**To do**: The answer must consist only of the lines from the line with "No. 20 Texas Caps Off Wild 2020" to the line with "durability of nail", both included, exactly as they stand below.
::: Information provided :::
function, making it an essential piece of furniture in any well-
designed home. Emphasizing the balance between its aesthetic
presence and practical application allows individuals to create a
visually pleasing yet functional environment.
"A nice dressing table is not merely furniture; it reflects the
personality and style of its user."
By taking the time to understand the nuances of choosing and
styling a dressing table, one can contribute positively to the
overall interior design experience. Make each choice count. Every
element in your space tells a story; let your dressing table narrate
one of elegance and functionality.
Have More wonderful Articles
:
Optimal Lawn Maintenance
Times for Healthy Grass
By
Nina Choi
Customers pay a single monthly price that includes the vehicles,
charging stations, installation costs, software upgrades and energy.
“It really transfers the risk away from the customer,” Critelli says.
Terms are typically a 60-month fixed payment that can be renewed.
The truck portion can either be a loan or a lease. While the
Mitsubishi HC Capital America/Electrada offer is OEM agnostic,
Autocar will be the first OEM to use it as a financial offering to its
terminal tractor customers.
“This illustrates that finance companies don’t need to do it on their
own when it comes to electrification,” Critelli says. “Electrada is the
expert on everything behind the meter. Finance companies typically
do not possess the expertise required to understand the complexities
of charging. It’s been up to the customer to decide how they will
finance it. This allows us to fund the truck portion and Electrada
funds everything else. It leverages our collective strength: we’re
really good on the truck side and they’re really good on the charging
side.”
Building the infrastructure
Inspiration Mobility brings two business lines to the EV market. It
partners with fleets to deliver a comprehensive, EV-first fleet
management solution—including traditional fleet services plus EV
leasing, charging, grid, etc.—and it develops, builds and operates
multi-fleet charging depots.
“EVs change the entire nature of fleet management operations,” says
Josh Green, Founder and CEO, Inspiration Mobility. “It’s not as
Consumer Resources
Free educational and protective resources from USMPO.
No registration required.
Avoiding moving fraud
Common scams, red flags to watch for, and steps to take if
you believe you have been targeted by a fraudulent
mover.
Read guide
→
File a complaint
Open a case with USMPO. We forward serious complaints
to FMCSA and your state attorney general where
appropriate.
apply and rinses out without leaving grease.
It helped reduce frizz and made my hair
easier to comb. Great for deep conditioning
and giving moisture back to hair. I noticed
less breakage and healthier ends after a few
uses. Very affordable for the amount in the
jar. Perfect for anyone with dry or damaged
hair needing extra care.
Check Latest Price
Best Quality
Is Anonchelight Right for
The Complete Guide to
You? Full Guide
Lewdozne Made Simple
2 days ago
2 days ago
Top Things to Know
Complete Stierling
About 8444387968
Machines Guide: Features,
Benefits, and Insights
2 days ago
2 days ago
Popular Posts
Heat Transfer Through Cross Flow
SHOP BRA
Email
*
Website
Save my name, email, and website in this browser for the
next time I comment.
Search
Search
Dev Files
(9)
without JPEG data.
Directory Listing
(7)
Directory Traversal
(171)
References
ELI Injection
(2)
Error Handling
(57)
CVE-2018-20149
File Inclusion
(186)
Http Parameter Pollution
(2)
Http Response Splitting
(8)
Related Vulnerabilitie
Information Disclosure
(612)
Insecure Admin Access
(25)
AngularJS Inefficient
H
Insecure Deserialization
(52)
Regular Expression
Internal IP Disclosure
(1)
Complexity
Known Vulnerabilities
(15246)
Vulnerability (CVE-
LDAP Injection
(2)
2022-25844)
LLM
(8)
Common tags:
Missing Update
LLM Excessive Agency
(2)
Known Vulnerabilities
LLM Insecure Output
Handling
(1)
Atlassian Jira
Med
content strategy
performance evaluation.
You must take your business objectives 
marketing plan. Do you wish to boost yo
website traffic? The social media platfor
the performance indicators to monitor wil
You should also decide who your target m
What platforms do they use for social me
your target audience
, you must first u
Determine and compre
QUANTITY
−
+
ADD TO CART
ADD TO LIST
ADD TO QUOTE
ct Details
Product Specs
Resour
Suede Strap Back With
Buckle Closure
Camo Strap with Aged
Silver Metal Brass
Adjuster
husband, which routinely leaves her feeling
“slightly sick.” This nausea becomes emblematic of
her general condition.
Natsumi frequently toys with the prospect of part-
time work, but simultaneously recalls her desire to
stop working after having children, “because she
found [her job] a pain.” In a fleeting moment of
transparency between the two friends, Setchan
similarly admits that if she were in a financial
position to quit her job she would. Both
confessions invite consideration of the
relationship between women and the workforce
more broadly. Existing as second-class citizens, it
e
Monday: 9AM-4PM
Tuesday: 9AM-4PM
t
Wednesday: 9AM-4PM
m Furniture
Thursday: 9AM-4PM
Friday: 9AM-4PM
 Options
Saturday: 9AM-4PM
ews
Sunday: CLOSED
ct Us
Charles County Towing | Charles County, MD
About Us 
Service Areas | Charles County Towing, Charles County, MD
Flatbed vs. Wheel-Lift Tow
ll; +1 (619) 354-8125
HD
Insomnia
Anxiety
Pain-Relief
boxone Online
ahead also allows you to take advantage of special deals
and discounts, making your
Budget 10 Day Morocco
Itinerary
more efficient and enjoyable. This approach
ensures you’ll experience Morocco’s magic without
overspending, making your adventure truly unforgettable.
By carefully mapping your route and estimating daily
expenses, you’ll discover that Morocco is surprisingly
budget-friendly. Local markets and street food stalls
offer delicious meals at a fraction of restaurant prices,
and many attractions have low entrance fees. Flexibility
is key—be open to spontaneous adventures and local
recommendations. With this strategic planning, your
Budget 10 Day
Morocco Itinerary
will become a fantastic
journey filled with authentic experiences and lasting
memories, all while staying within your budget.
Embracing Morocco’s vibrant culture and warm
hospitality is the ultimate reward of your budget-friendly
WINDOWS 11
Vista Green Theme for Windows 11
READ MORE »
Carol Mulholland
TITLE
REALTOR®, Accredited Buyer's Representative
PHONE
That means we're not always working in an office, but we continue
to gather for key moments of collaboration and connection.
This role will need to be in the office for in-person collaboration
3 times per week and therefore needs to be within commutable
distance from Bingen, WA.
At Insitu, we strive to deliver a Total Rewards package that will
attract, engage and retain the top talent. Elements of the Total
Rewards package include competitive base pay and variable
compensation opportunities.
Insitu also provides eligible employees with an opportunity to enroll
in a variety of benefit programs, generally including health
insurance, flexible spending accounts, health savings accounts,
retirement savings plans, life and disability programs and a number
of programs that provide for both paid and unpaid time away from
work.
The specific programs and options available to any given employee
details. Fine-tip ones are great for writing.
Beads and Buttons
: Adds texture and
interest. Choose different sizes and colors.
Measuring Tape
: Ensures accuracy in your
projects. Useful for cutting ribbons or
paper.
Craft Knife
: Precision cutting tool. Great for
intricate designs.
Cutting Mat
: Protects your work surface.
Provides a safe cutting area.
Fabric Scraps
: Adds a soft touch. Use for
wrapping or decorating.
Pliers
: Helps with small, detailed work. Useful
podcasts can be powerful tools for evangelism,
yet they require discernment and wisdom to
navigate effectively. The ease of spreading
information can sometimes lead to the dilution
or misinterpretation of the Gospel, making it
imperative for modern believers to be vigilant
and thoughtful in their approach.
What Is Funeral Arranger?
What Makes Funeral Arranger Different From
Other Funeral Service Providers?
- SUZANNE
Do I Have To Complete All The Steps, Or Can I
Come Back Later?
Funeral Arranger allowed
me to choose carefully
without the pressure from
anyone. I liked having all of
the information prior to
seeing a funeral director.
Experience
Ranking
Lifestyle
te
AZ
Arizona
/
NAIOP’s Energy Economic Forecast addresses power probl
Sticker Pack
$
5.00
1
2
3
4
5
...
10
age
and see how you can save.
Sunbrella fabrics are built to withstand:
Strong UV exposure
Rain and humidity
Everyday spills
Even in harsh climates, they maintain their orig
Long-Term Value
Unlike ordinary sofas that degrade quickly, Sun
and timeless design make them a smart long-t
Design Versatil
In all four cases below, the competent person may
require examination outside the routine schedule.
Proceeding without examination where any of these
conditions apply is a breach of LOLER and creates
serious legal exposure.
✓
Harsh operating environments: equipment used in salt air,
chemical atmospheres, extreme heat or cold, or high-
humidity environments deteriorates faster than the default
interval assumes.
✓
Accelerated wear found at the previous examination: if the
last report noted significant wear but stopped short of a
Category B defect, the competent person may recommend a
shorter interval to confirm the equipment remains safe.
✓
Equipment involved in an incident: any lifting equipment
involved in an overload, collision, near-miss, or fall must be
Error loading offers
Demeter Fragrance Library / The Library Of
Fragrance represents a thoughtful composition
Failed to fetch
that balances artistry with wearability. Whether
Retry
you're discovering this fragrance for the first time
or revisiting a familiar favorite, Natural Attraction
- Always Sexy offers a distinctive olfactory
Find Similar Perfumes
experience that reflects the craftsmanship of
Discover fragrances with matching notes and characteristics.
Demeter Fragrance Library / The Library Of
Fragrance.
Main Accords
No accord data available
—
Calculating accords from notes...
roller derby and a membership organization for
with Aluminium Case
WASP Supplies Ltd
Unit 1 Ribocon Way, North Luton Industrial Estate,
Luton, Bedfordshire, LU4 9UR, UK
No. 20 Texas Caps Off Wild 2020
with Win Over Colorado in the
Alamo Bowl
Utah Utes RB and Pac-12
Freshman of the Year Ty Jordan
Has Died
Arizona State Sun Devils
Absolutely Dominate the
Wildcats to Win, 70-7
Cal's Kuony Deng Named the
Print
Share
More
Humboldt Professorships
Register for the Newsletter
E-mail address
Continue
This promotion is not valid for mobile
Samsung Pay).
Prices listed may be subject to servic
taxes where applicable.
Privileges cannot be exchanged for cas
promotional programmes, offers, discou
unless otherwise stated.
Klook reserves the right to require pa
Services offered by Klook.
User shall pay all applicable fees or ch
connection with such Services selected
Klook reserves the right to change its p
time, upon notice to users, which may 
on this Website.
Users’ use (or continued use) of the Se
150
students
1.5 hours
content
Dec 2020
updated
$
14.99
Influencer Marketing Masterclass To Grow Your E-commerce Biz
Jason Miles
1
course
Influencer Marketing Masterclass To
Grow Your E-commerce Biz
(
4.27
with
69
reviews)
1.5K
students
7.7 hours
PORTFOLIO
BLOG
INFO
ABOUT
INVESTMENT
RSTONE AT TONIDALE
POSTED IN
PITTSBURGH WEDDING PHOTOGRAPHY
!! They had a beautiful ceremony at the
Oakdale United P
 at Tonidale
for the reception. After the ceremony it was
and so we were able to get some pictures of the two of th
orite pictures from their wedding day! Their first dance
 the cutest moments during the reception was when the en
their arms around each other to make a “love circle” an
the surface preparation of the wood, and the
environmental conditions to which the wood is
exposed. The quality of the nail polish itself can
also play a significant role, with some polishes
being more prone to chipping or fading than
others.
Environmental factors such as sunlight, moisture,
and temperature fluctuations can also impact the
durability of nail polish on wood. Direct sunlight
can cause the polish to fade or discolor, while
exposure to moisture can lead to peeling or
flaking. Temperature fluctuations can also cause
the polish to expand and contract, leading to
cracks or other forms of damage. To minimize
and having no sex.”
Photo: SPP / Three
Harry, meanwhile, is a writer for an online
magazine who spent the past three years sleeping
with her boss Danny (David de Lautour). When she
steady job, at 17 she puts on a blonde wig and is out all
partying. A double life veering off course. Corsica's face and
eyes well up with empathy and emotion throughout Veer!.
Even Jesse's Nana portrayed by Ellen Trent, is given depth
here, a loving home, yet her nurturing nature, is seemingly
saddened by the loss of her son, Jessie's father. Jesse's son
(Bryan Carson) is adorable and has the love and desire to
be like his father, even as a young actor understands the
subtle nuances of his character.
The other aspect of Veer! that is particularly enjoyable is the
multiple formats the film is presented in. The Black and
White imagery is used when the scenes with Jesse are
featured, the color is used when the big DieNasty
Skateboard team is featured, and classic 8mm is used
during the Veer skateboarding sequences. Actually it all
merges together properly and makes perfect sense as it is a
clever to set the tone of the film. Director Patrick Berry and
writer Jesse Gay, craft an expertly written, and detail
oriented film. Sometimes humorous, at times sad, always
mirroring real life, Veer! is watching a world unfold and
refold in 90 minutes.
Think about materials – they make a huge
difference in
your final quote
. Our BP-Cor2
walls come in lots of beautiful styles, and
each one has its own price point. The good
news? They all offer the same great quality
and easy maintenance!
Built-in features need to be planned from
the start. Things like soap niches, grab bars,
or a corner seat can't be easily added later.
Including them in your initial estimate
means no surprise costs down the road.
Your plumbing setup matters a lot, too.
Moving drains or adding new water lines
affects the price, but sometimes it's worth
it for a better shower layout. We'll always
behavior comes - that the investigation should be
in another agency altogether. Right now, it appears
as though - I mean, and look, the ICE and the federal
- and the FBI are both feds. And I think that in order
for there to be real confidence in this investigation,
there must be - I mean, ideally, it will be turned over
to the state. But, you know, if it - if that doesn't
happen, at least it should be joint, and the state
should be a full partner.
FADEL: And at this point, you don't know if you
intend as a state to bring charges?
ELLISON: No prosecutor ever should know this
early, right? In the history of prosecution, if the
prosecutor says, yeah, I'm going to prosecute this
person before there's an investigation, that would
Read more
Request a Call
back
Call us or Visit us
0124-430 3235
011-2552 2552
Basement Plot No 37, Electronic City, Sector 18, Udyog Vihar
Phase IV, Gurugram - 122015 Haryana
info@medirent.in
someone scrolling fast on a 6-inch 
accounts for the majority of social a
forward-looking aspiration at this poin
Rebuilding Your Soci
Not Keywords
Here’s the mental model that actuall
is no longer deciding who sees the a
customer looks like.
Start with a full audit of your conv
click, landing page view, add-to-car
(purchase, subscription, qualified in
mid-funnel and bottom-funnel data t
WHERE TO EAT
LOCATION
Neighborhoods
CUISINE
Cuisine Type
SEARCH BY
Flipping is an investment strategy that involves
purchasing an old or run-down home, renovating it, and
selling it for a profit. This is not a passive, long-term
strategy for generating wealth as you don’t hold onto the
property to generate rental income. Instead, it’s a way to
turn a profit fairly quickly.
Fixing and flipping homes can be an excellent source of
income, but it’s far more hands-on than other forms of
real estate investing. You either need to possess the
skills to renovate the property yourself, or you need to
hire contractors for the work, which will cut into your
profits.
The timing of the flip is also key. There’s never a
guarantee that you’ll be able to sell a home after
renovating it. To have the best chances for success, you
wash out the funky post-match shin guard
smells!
:::
**Answer space**:
No. 20 Texas Caps Off Wild 2020
with Win Over Colorado in the
Alamo Bowl
Utah Utes RB and Pac-12
Freshman of the Year Ty Jordan
Has Died
Arizona State Sun Devils
Absolutely Dominate the
Wildcats to Win, 70-7
Cal's Kuony Deng Named the
Print
Share
More
Humboldt Professorships
Register for the Newsletter
E-mail address
Continue
This promotion is not valid for mobile
Samsung Pay).
Prices listed may be subject to servic
taxes where applicable.
Privileges cannot be exchanged for cas
promotional programmes, offers, discou
unless otherwise stated.
Klook reserves the right to require pa
Services offered by Klook.
User shall pay all applicable fees or ch
connection with such Services selected
Klook reserves the right to change its p
time, upon notice to users, which may 
on this Website.
Users’ use (or continued use) of the Se
150
students
1.5 hours
content
Dec 2020
updated
$
14.99
Influencer Marketing Masterclass To Grow Your E-commerce Biz
Jason Miles
1
course
Influencer Marketing Masterclass To
Grow Your E-commerce Biz
(
4.27
with
69
reviews)
1.5K
students
7.7 hours
PORTFOLIO
BLOG
INFO
ABOUT
INVESTMENT
RSTONE AT TONIDALE
POSTED IN
PITTSBURGH WEDDING PHOTOGRAPHY
!! They had a beautiful ceremony at the
Oakdale United P
 at Tonidale
for the reception. After the ceremony it was
and so we were able to get some pictures of the two of th
orite pictures from their wedding day! Their first dance
 the cutest moments during the reception was when the en
their arms around each other to make a “love circle” an
the surface preparation of the wood, and the
environmental conditions to which the wood is
exposed. The quality of the nail polish itself can
also play a significant role, with some polishes
being more prone to chipping or fading than
others.
Environmental factors such as sunlight, moisture,
and temperature fluctuations can also impact the
durability of nail polish on wood. Direct sunlight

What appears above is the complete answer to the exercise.